SKANDAL BANK SUMSEL BABEL

Dari Manipulasi RUPS, Kredit Sindikasi, Sampai Pegawai Titipan (Bagian II)

JUMAT, 22 DESEMBER 2023 | 07:43 WIB | LAPORAN: DIKI TRIANTO

Isu pegawai titipan pejabat turut menambah daftar panjang kasus dugaan manipulasi hasil RUPS Luar Biasa (RUPS-LB) Bank Sumsel Babel (BSB) yang sedang ditangani Bareskrim Polri.

Isu ini pertama kali dilontarkan oleh pengamat hukum Sri Sulastri di tengah pemberitaan penyidikan dugaan manipulasi RUPS-LB BSB. Menurutnya, praktik pegawai titipan sudah menjadi rahasia umum di tengah masyarakat Sumsel.

"Bukan lagi jadi rahasia umum, masyarakat juga mungkin banyak yang tahu," ujar Sri Sulastri dikutip dari Kantor Berita RMOLSumsel, Jumat (22/12).


Dari informasi yang didapat, Sri Sulastri mendengar adanya pegawai yang tidak memiliki kualifikasi pendidikan keilmuan perbankan namun bisa menembus posisi tertentu di BSB.

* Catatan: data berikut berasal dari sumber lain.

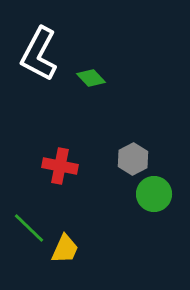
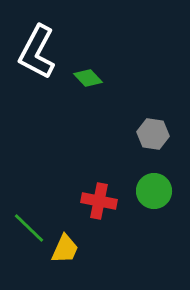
white L-shape: moved 2 px left, 2 px up
green diamond: moved 3 px left
gray hexagon: moved 20 px right, 25 px up; rotated 24 degrees counterclockwise
red cross: moved 39 px right, 35 px down
green circle: moved 3 px up
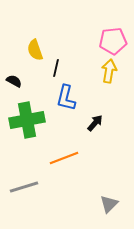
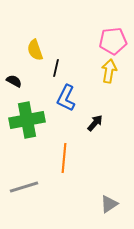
blue L-shape: rotated 12 degrees clockwise
orange line: rotated 64 degrees counterclockwise
gray triangle: rotated 12 degrees clockwise
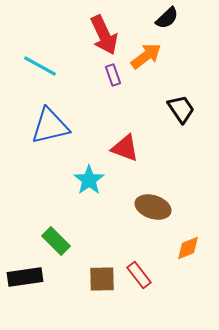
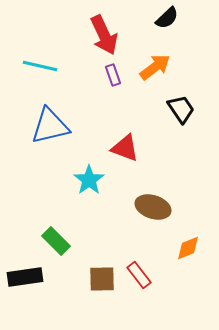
orange arrow: moved 9 px right, 11 px down
cyan line: rotated 16 degrees counterclockwise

"Bagaimana orang tidak curiga jika ada seorang yang latar belakang pendidikan kebidanan bekerja di bank. Indikasi seperti inilah banyak dicurigai masyarakat pegawai titipan, memangnya mau bantu melahirkan di Bank," lanjut Sri Sulastri.

Selain itu, Sri Sulastri juga menyoroti adanya promosi jabatan yang tidak sesuai dengan sistem merit, reward and punishment yang umumnya berlaku di perusahaan profesional. Hal ini, menurutnya, tidak bisa dilepaskan dari hubungan kekeluargaan antara pegawai tersebut dengan pejabat di Sumsel.

"Jelas promosi jabatan itu ada mekanismenya, bagaimana seorang yang sebelumnya diketahui kepala cabang di daerah yang notabene kelas 3 bisa menduduki kepala cabang utama di Palembang. Prestasinya apa, kita tidak tahu, namun kabar yang beredar masih keluarga pejabat. Apakah ini bukan titipan?" tegasnya.

Jika kondisi ini terus dibiarkan, Sri Sulastri khawatir akan menimbulkan dampak buruk terhadap kinerja perbankan. Bukan tidak mungkin mempengaruhi kepercayaan publik di Sumsel dan Babel.

"Bahaya sekali jika pegawainya tidak kompeten, bisa memengaruhi kepercayaan masyarakat dan nasabah bank itu sendiri, utamanya dari Sumsel dan Babel," ujarnya.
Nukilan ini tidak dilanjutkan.